In Praise of Maintenance - skmurphy
http://freakonomics.com/podcast/in-praise-of-maintenance/
======
skmurphy
they use a quote by Larry Summers to frame the tension between innovation and
maintenance:

    
    
        SUMMERS: People always think more about how new ground can be broken than 
        they think about how existing institutions can be sustained or existing 
        facilities can be maintained. It leads to a constant trap where we 
        underinvest in old things, then old things disappoint, us then we feel a 
        need for new things, then to satisfy that need for new things we underinvest 
        more in old things and the cycle goes on. 
    
        You see it in the fact that we pay the equivalent of 40 cents a gallon in 
        gasoline taxes for extra repairs due to the fact that we are not maintaining 
        our highways right.
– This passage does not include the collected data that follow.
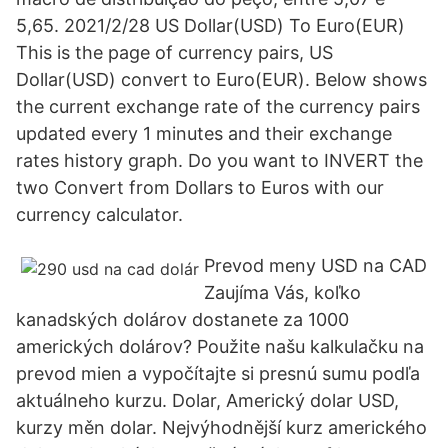
5,65. 2021/2/28 US Dollar(USD) To Euro(EUR)
This is the page of currency pairs, US
Dollar(USD) convert to Euro(EUR). Below shows
the current exchange rate of the currency pairs
updated every 1 minutes and their exchange
rates history graph. Do you want to INVERT the
two Convert from Dollars to Euros with our
currency calculator.
Prevod meny USD na CAD
Zaujíma Vás, koľko
kanadských dolárov dostanete za 1000
amerických dolárov? Použite našu kalkulačku na
prevod mien a vypočítajte si presnú sumu podľa
aktuálneho kurzu. Dolar, Americký dolar USD,
kurzy měn dolar. Nejvýhodnější kurz amerického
You see it in an air-traffic control systems in the 
        United States that still uses obsolete technologies and doesn’t use GPS.
     
        And as a consequence, we all spend more time with air-traffic delays,we burn
        huge amounts more energy, we take greater safety risks than we need to. You 
        see it in developing countries where they’re always building new facilities, 
        but then a few years later those facilities sit in a sense of disrepair. I 
        think the fetish of novelty and the lack of glamor of maintaining and 
        sustaining things is a besetting problem.